Pour les pilotes d’astronefs, la carrière se termine à trente ans et, dix ans plus tard, c’est le début du vieillissement accéléré, suivi de l’internement dans un hospice où la fin ne tarde pas. C’est ce qui attend Stéphane Charat et Georges Billoy, deux vétérans des courses interplanétaires. Seulement, les deux retraités n’ont pas l’intention d’accepter la situation sans réagir. Munis des dernières doses de la drogue qui les maintient en bonne santé, ils volent une fusée et partent pour une dernière virée à travers le système solaire. Ensemble, ils reverront ces lieux qui les ont fait rêver et aimer la vie : Mars, Ganymède, Pluton… Ils y ont tant d’amis à retrouver une dernière fois ! Mais les services de sécurité terriens, bien décidés à reprendre leur précieux véhicule spatial, ne l’entendent pas de cette oreille et une course poursuite s’engage…

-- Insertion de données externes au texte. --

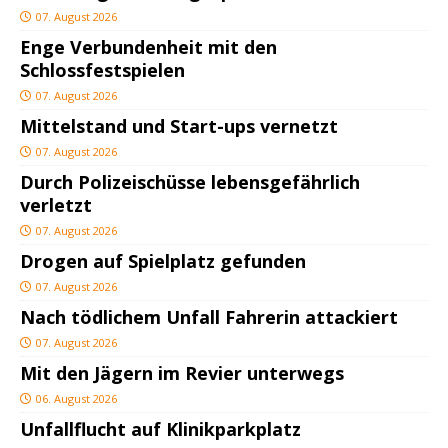
07. August 2026
Enge Verbundenheit mit den
Schlossfestspielen
07. August 2026
Mittelstand und Start-ups vernetzt
07. August 2026
Durch Polizeischüsse lebensgefährlich
verletzt
07. August 2026
Drogen auf Spielplatz gefunden
07. August 2026
Nach tödlichem Unfall Fahrerin attackiert
07. August 2026
Mit den Jägern im Revier unterwegs
06. August 2026
Unfallflucht auf Klinikparkplatz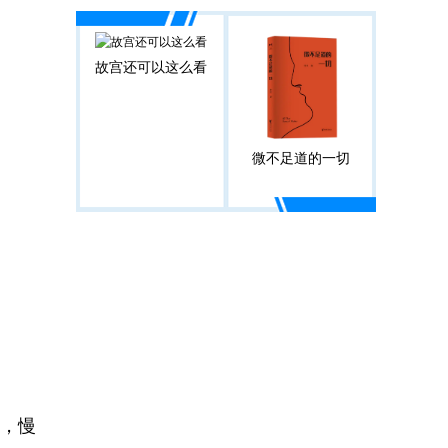
故宫还可以这么看
微不足道的一切
，慢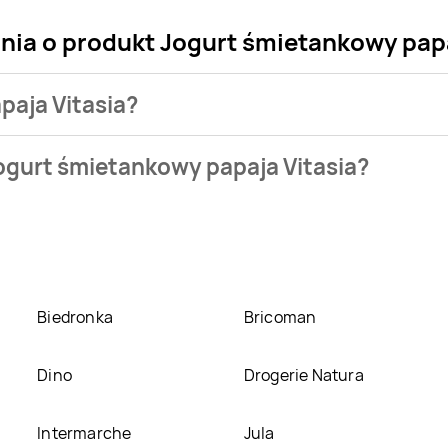
nia o produkt Jogurt śmietankowy papa
paja Vitasia?
klepu. Produkt Jogurt śmietankowy papaja Vitasia możesz kupić
ogurt śmietankowy papaja Vitasia?
our Market
. Jogurt śmietankowy papaja Vitasia kosztuje aktual
apaja Vitasia w promocji? Aktualnie produkt Jogurt śmietankow
z tego produkt można kupić w innych sklepach, jednak aktulan
Biedronka
Bricoman
Dino
Drogerie Natura
Intermarche
Jula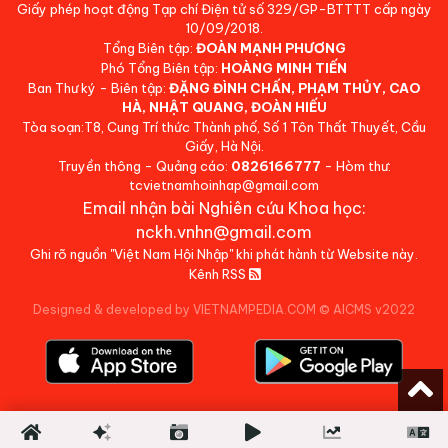
Giấy phép hoạt động Tạp chí Điện tử số 329/GP-BTTTT cấp ngày
10/09/2018.
Tổng Biên tập:
ĐOÀN MẠNH PHƯƠNG
Phó Tổng Biên tập:
HOÀNG MINH TIẾN
Ban Thư ký - Biên tập:
ĐẶNG ĐÌNH CHẤN, PHẠM THỦY, CAO
HÀ, NHẬT QUANG, ĐOÀN HIẾU
Tòa soạn:T8, Cung Trí thức Thành phố, Số 1 Tôn Thất Thuyết, Cầu
Giấy, Hà Nội.
Truyền thông - Quảng cáo:
0826166777
- Hòm thư:
tcvietnamhoinhap@gmail.com
Email nhận bài Nghiên cứu Khoa học:
nckh.vnhn@gmail.com
Ghi rõ nguồn "Việt Nam Hội Nhập" khi phát hành từ Website này.
Kênh RSS
Designed & developed by VIETNAMPEDIA.COM
©
AICMS v2022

Une balade interplanétaire teintée de mélancolie…
Là où d’autres n’auraient tiré que des effets ridicules et des blagues potaches de cette histoire de vieillards en cavale, Serge Martel nous offre un récit sensible dans lequel la nostalgie ne devient jamais mièvre et, loin d’entraver l’aventure, la propulse jusqu’à sa conclusion douce-amère. Livre attachant, L’adieu aux astres est bien loin des space operas épiques tels qu’Hypérion de Dan Simmons ou Un feu sur l’abime de Vernor Vinge. La simplicité un peu naïve de son intrigue lui donne cependant un charme rétro des plus irrésistibles, et la révolte tranquille de ses protagonistes contre une société qui oublie ce qu’elle doit à ses anciens est un thème assez puissant pour nous donner de bien belles pages dans le dernier tiers du roman. Même s’il reste loin d’approcher les plus grandes réussites du genre, L’adieu aux astres évoque irrésistiblement Les sondeurs vivent en vain, le chef d’œuvre de Cordwainer Smith, et La piste aux étoiles, de Fredric Brown. Avec des références aussi flatteuses, le roman de Serge Martel devrait bien finir par s’attirer quelques nouveau lecteurs…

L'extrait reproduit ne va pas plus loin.